#### The task:
Reproduce the data exactly as given, except for any images.

*** Opening of Records supplied ***

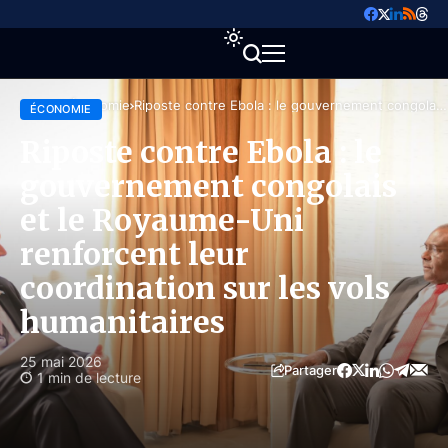
Accueil
Économie
Riposte contre Ebola : le gouvernement congolais
ÉCONOMIE
et le Royaume-Uni renforcent leur coordination
sur les vols humanitaires
Riposte contre Ebola : le
gouvernement congolais
et le Royaume-Uni
renforcent leur
coordination sur les vols
humanitaires
25 mai 2026
Partager
1 min de lecture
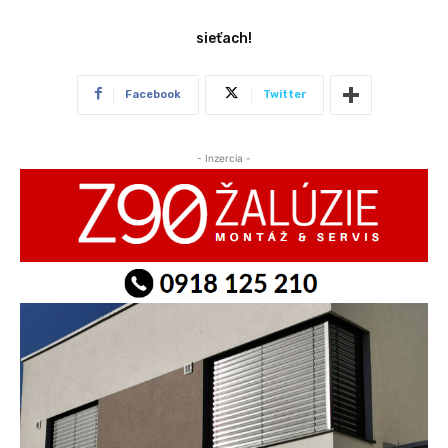
sieťach!
Facebook
Twitter
- Inzercia -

*** Close of Records supplied ***

#### The completed task:
Accueil
Économie
Riposte contre Ebola : le gouvernement congolais
ÉCONOMIE
et le Royaume-Uni renforcent leur coordination
sur les vols humanitaires
Riposte contre Ebola : le
gouvernement congolais
et le Royaume-Uni
renforcent leur
coordination sur les vols
humanitaires
25 mai 2026
Partager
1 min de lecture
sieťach!
Facebook
Twitter
- Inzercia -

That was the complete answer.